In the early 90's, the new reactionary government of Roy Romanow
along with the Saskatchewan Association of Health Organizations (SAHO)
embarked in the implementation of the second phase of Tommy
Douglas's Medicare vision(1). The
implementation of the second phase of Douglas's vision has changed
Saskatchewan health care to a gambling casino(2),
and more gambling is being perpetrated at the expense of people with
the ongoing analysis of Ken Fyke's report(3)
and Roy Romanow's Commission on the Future of Health Care in Canada(4).
Our Big Brains are continuing to save money by downsizing health
care workers without realizing the counterintuitive effect of such
downsizing on employees' productivity, employees' quality of life,
and quality of health services. And the result is that instead to
save money, downsizing is creating more and more social problems,
and more and more wastes of money.
Our provincial health care system has become dysfunctional, and
there is no research or money which can alleviate the problem of the
obsolete mentality of our Big Brains.
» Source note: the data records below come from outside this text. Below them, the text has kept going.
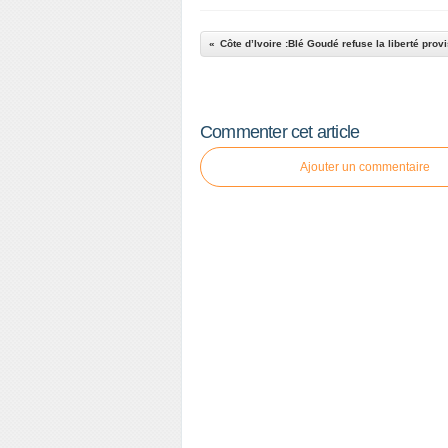
Commenter cet article
Ajouter un commentaire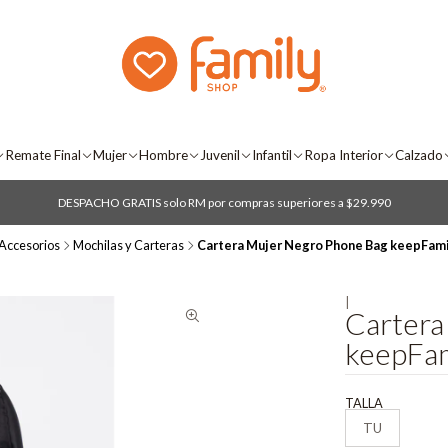
Remate Final
Mujer
Hombre
Juvenil
Infantil
Ropa Interior
Calzado
DESPACHO GRATIS solo RM por compras superiores a $29.990
Accesorios
Mochilas y Carteras
Cartera Mujer Negro Phone Bag keepFami
|
Cartera
keepFam
TALLA
TU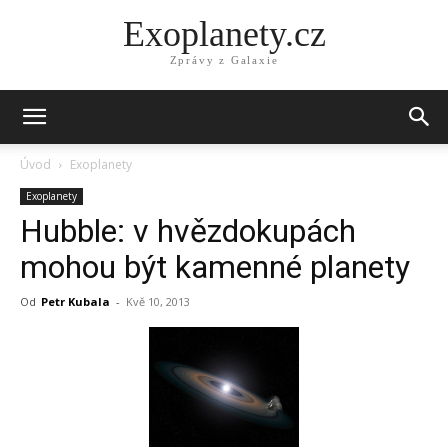
Exoplanety.cz
Zprávy z Galaxie
Úvod
Exoplanety
Exoplanety
Hubble: v hvězdokupách
mohou být kamenné planety
Od
Petr Kubala
-
Kvě 10, 2013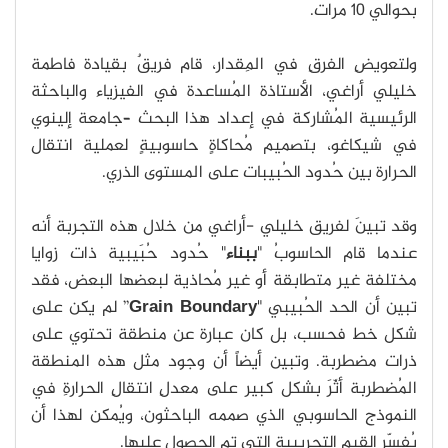
بحوالي 10 مرات.
ولتعويضِ الفرقِ في المِقدار، قام فريقٌ بقيادة فاطمة
خليلي أراغي، الأستاذة المُساعدة في الفيزياء والباحثة
الرئيسية المُشاركة في إعداد هذا البحث –جامعة إلينوي
في شيكاغو، بتصميم مُحاكاةٍ حاسوبيةٍ لعملية انتقال
الحرارة بين حُدود الحُبيبات على المستوى الذري.
وقد تبينَ لفريق خليلي -أراغي من خلال هذه التجربة أنه
عندما قام الحاسوبُ "
ببناء
" حُدود حُبَيبية ذات زوايا
مختلفة غير متطابقة أو غير مُحاذية لبعضها البعض، فقد
تبين أن الحد الحُبيبي "
Grain Boundary
” لم يكن على
شكل خط فحسب، بل كان عبارة عن منطقة تحتوي على
ذرات مضطربة. وتبين أيضاً أن وجود مثل هذه المنطقة
المُضطربة أثّرَ بشكل كبير على معدلِ انتقالِ الحرارةِ في
النموذج الحاسوبي الذي صممه الباحثون، ويُمكن لهذا أن
يُفسّر القيم التجريبية التي تم الحصول عليها.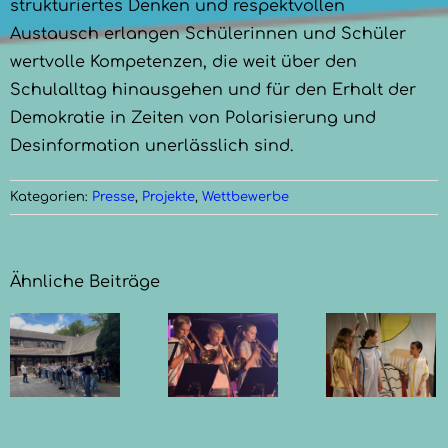
strukturiertes Denken und respektvollen
Austausch erlangen Schülerinnen und Schüler
wertvolle Kompetenzen, die weit über den
Schulalltag hinausgehen und für den Erhalt der
Demokratie in Zeiten von Polarisierung und
Desinformation unerlässlich sind.
Kategorien:
Presse
,
Projekte
,
Wettbewerbe
Ähnliche Beiträge
Götter,
Mythen
Sommerkonzert
rt
und
der
Musik in
Bläser
der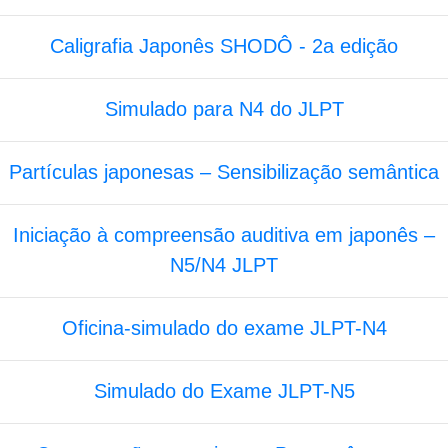
Caligrafia Japonês SHODÔ - 2a edição
Simulado para N4 do JLPT
Partículas japonesas – Sensibilização semântica
Iniciação à compreensão auditiva em japonês –
N5/N4 JLPT
Oficina-simulado do exame JLPT-N4
Simulado do Exame JLPT-N5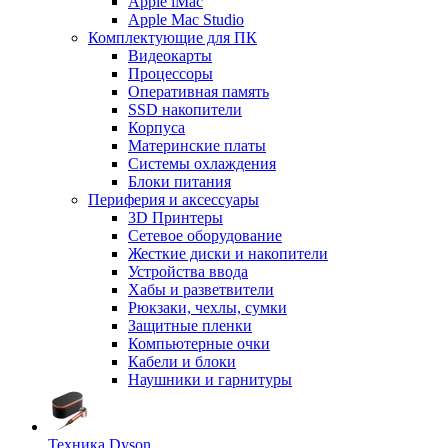
Apple iMac
Apple Mac Studio
Комплектующие для ПК
Видеокарты
Процессоры
Оперативная память
SSD накопители
Корпуса
Материнские платы
Системы охлаждения
Блоки питания
Периферия и аксессуары
3D Принтеры
Сетевое оборудование
Жесткие диски и накопители
Устройства ввода
Хабы и разветвители
Рюкзаки, чехлы, сумки
Защитные пленки
Компьютерные очки
Кабели и блоки
Наушники и гарнитуры
Техника Dyson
A recent report from Canada's
labour ministry has stated that nurses are absent from work for more
than 3 weeks rather than 6 days as for other full-time employees(5).
And Rosalie Longmore, head of the Saskatchewan Union of Nurses, has
responded to this report by saying that nurses are working too much
overtime and that
"If you're working a lot of overtime, your general immune
system is run down, nurses are contracting other illness,
because they are exhausted."
Longmore has also stated that the only way to improve the health
of nurses is to change the work environment. Further, as the CUPE
health care strike is reaching his third day, union president
Stephen Foley expressed his feeling for the failures of the health
system in this way
"Our members are routinely working exhausted, sick,
injured, and overtime because there's so much more to do in the
health care system and, quite frankly, there's not enough staff
to do it... That simply can't continue. Our members simply want
a life. SAHO and the provincial government are not going to
solve the staff recruitment and retention problem in the health
care system until they start caring about the very people that
work for them, the health care workers(6)."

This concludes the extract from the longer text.